[[ Records to use, beginning ]]

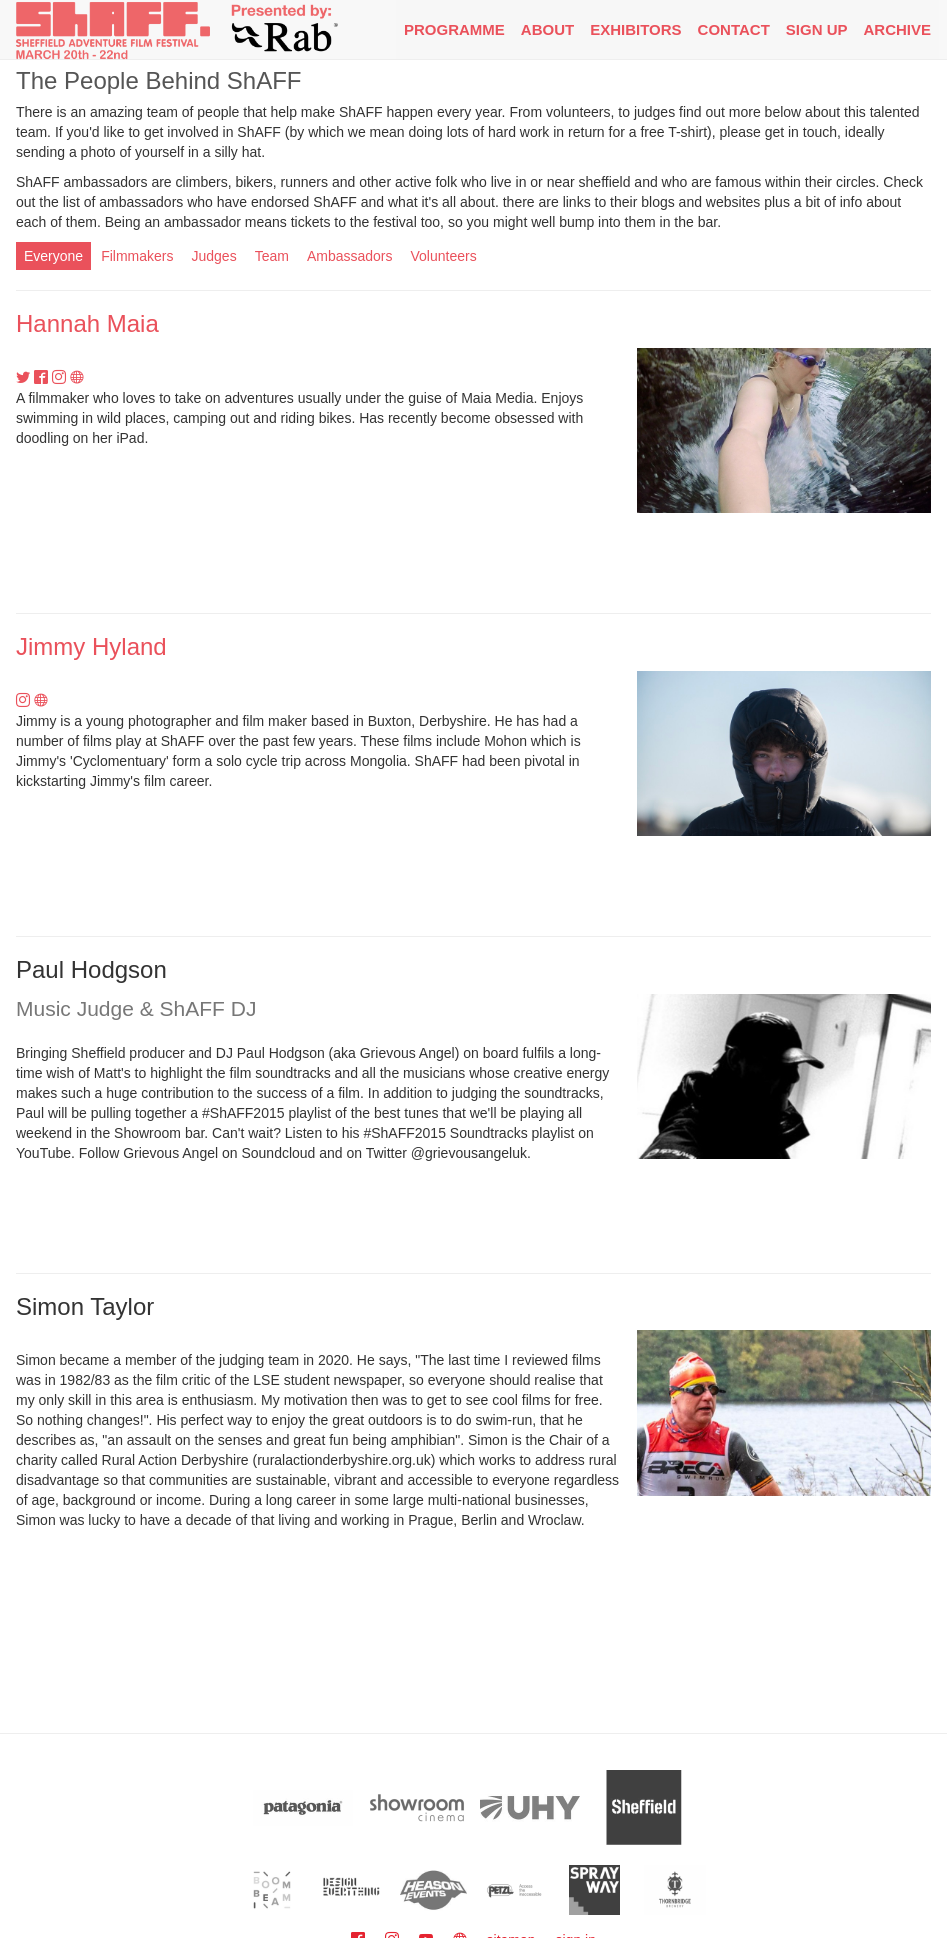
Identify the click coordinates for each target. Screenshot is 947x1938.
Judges (214, 256)
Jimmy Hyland (91, 646)
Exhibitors (635, 29)
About (547, 29)
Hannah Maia (87, 323)
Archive (897, 29)
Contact (734, 29)
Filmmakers (137, 256)
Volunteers (443, 256)
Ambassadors (350, 256)
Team (272, 256)
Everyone (53, 256)
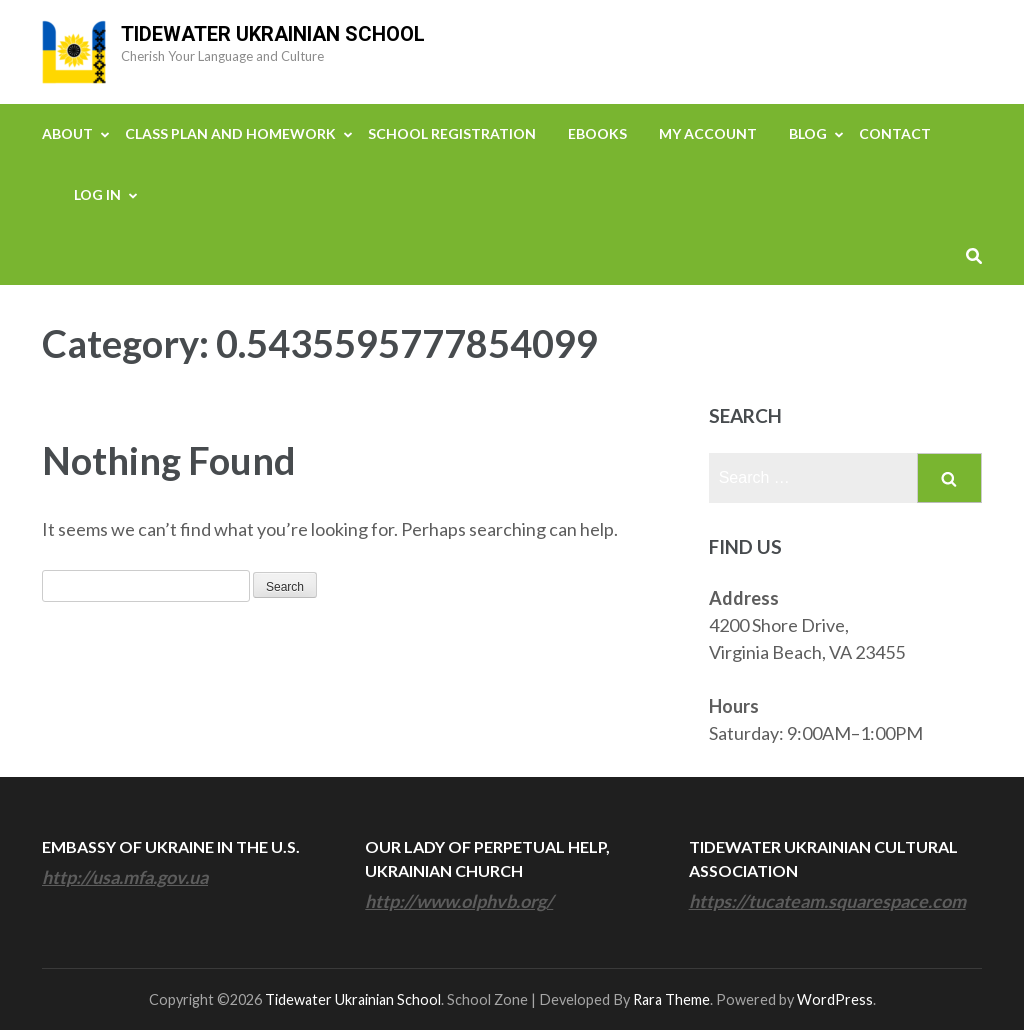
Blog (808, 133)
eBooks (597, 133)
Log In (97, 194)
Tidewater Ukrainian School (273, 34)
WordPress (835, 999)
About (67, 133)
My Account (708, 133)
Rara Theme (671, 999)
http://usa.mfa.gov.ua (125, 877)
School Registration (452, 133)
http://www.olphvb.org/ (459, 901)
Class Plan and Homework (230, 133)
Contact (895, 133)
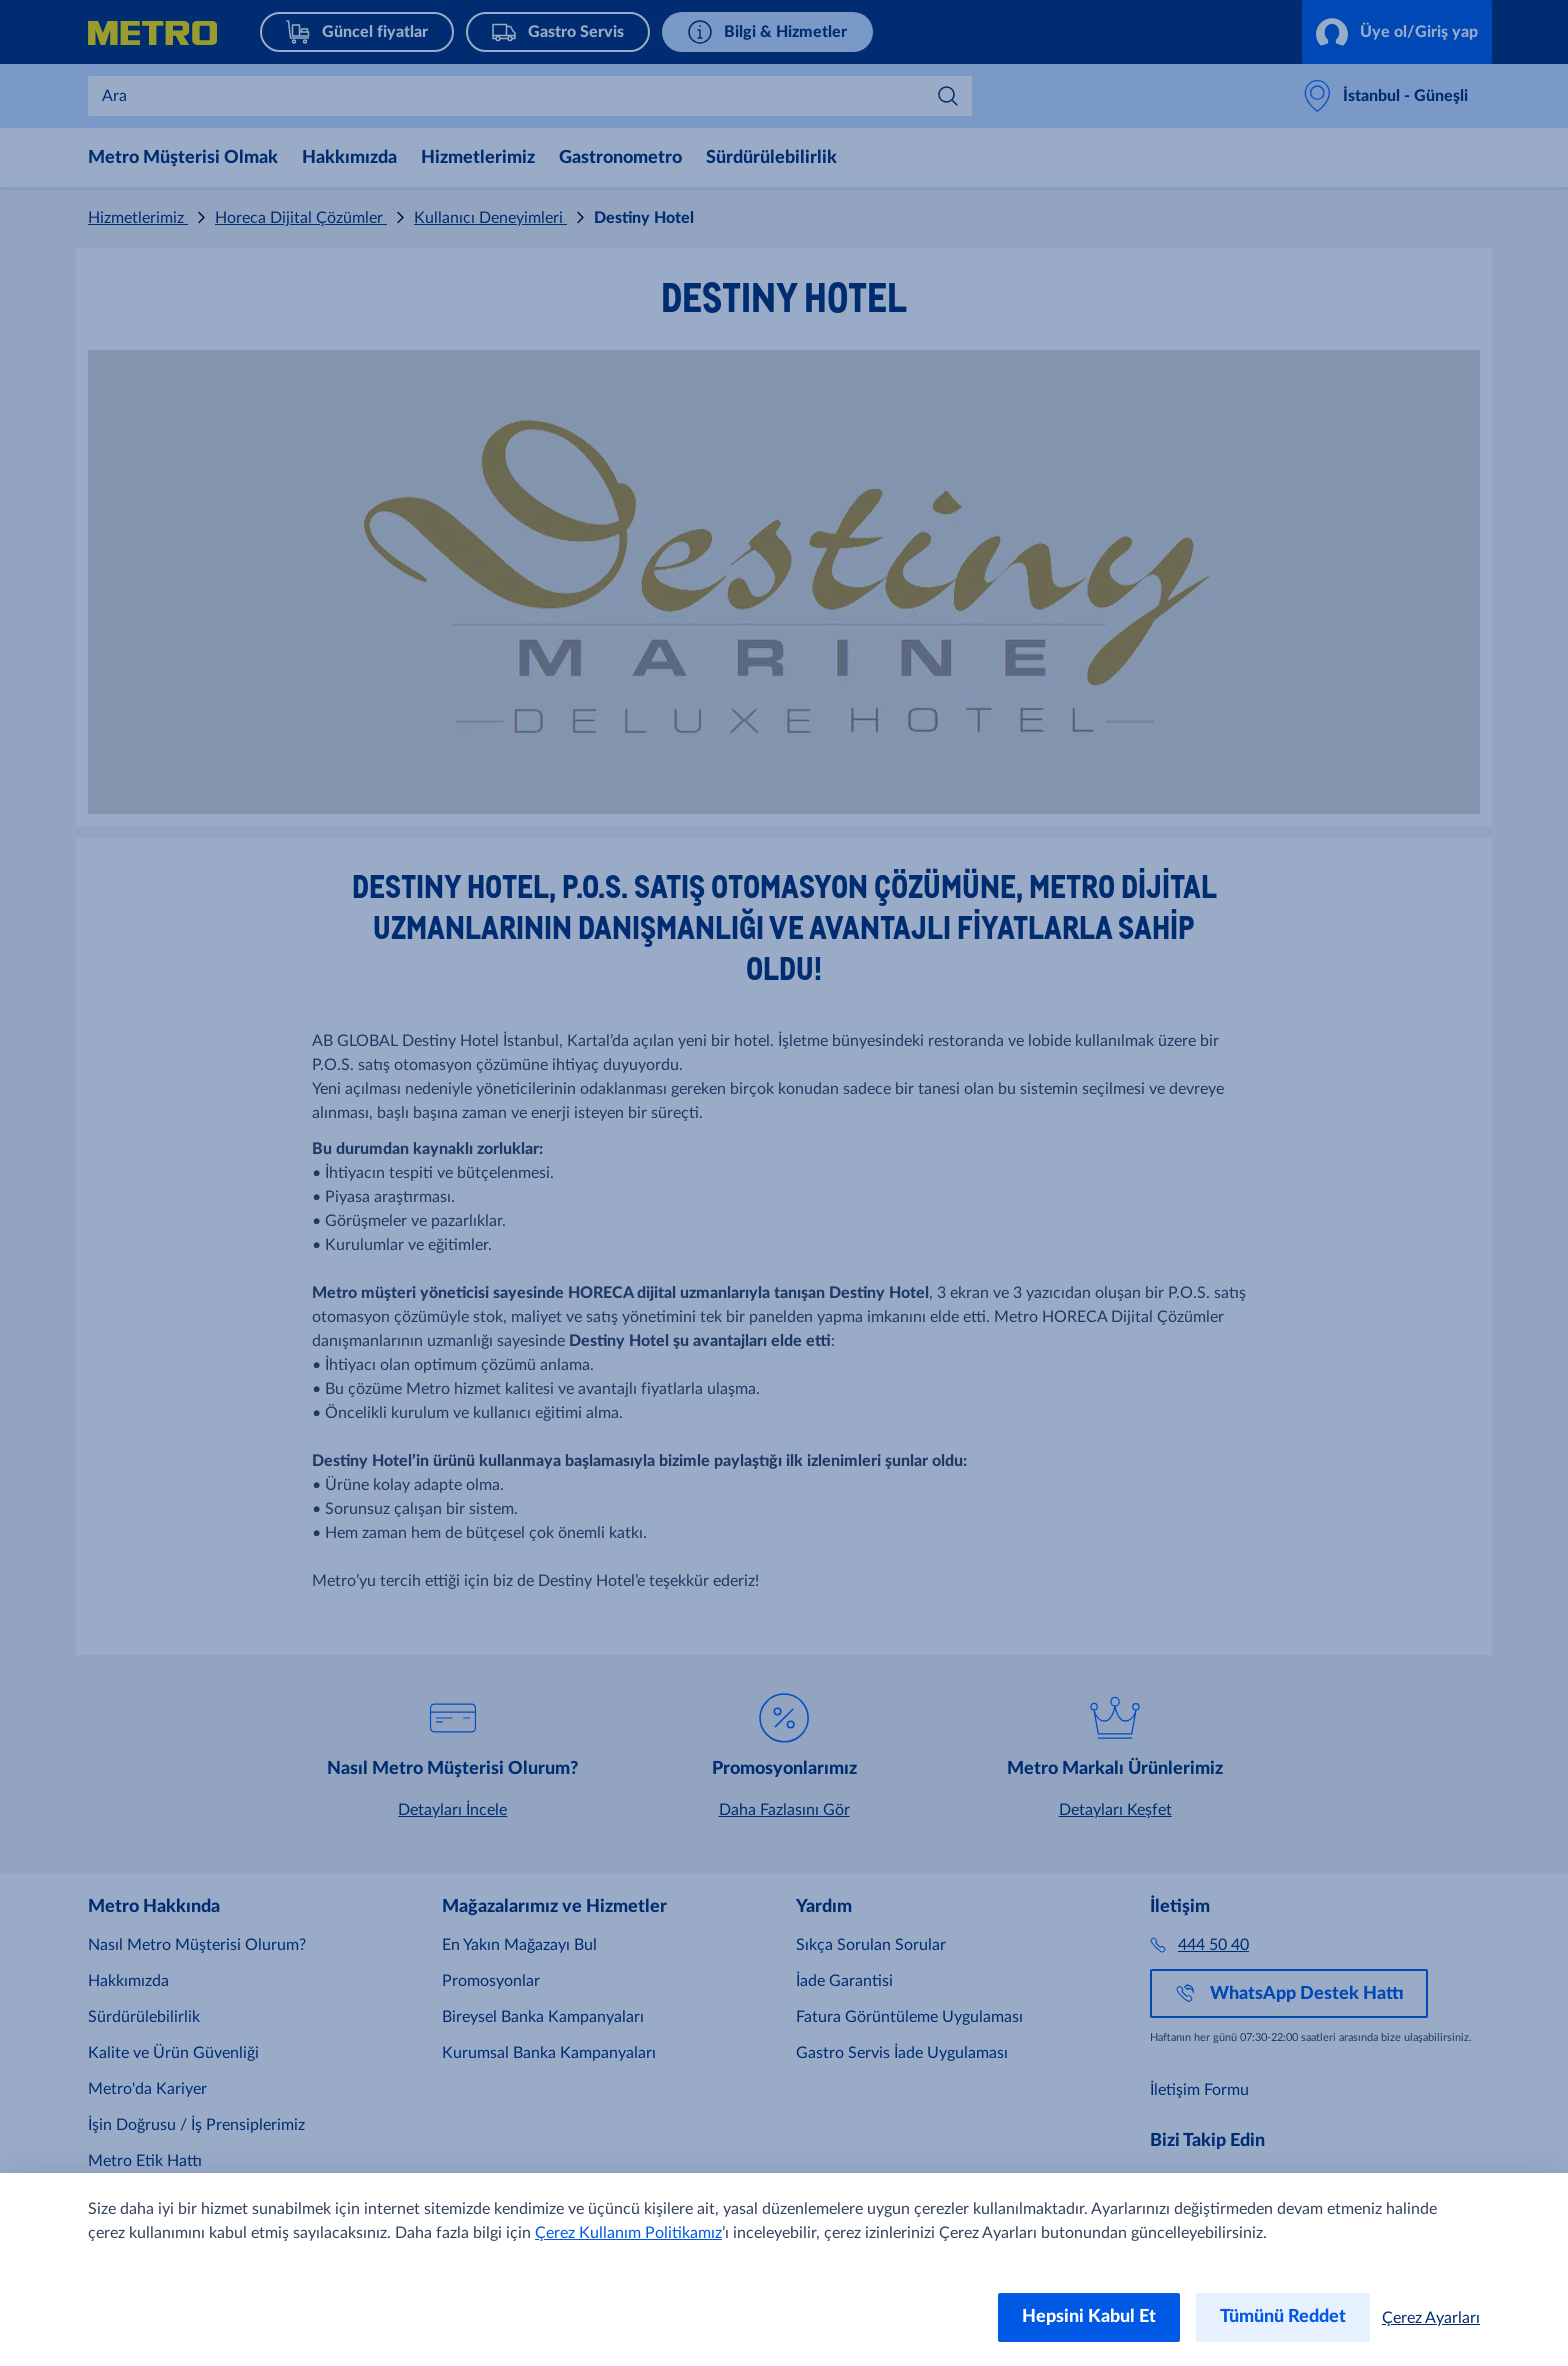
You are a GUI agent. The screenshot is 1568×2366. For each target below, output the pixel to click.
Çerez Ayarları (1431, 2318)
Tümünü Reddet (1283, 2317)
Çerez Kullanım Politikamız (628, 2233)
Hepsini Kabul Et (1089, 2317)
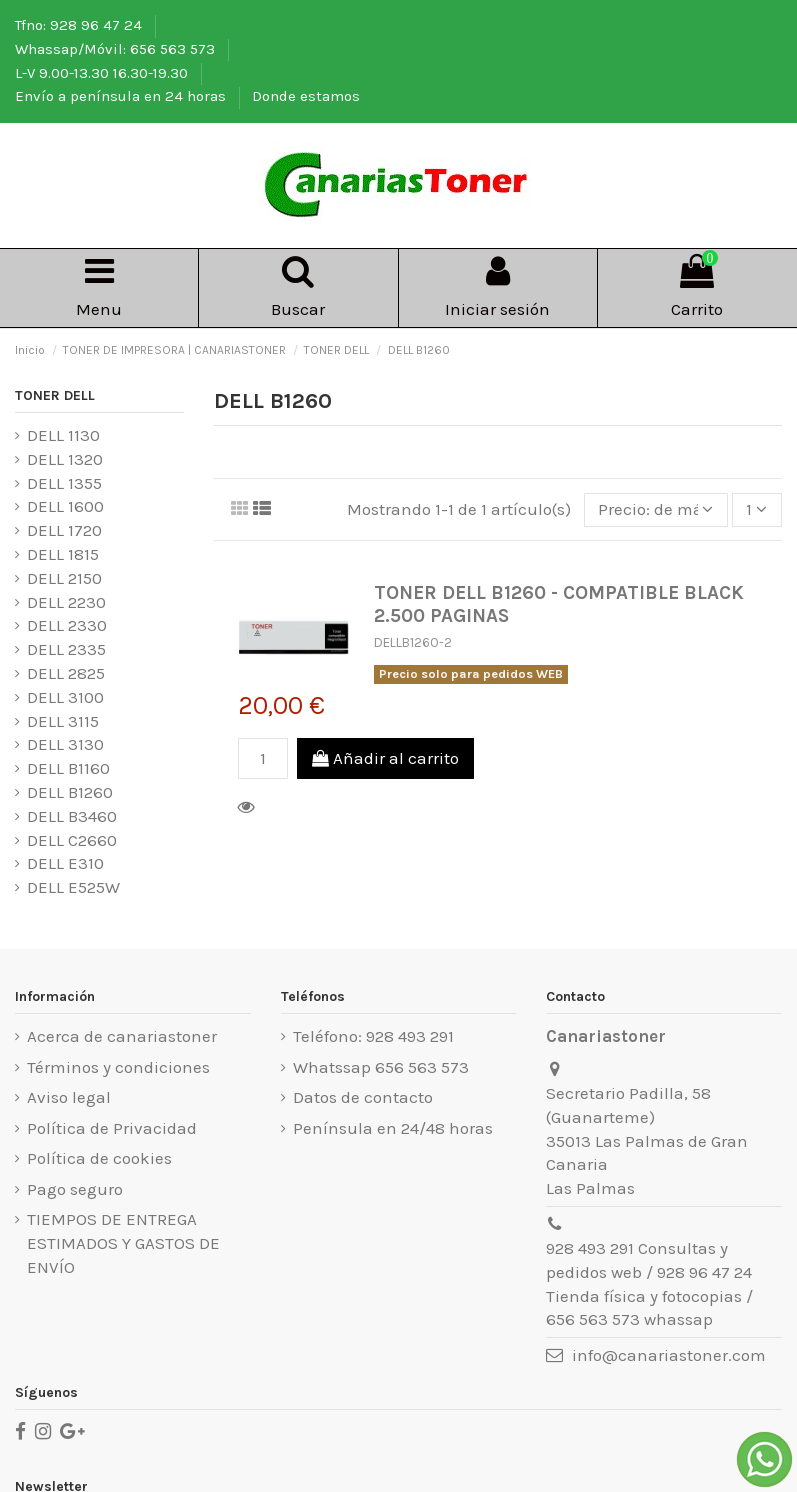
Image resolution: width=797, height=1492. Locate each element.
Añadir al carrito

[[ Records to use, end ]]

## Work to be completed
Beginning with the line that holds "Contact (895, 133)", return each line through the end of the records above exactly. Do not include pictures.

## Final answer
Contact (895, 133)
You are a GUI agent. The screenshot is 1568×2366. For each target below, output the pixel to click.
Çerez Ayarları (1431, 2318)
Tümünü Reddet (1283, 2317)
Çerez Kullanım Politikamız (628, 2233)
Hepsini Kabul Et (1089, 2317)
Image resolution: width=797, height=1492. Locate each element.
Añadir al carrito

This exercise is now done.